▸ Exercise objective:
Show every line of the data that includes the word "Доставка".

Extracted page text data:
* * * * *
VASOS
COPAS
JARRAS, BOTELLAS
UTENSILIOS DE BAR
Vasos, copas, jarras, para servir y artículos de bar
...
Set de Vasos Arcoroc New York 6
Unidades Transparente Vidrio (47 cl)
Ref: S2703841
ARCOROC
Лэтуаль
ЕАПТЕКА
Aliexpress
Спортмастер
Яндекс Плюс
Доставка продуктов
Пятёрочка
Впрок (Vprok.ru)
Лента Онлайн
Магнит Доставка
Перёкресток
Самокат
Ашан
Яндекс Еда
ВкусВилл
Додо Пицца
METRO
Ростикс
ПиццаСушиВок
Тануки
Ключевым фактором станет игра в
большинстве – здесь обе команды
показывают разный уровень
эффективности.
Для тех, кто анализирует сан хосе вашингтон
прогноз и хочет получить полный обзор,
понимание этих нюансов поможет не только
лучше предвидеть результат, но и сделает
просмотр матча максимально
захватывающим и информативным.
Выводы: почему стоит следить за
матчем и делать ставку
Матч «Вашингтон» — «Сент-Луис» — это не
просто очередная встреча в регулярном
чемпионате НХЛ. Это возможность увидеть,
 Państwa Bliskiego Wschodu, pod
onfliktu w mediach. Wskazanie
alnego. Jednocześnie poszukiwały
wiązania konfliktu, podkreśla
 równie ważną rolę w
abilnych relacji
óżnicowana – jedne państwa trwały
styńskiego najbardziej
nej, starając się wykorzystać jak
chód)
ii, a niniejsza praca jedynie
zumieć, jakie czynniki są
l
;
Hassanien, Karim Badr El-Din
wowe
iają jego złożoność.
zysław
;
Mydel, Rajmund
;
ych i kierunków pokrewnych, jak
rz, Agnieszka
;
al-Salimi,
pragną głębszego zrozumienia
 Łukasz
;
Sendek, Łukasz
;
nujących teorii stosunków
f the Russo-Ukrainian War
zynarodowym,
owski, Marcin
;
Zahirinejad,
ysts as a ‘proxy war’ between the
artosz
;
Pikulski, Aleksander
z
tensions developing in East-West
* * * * *
▸ Answer below:
Доставка продуктов
Магнит Доставка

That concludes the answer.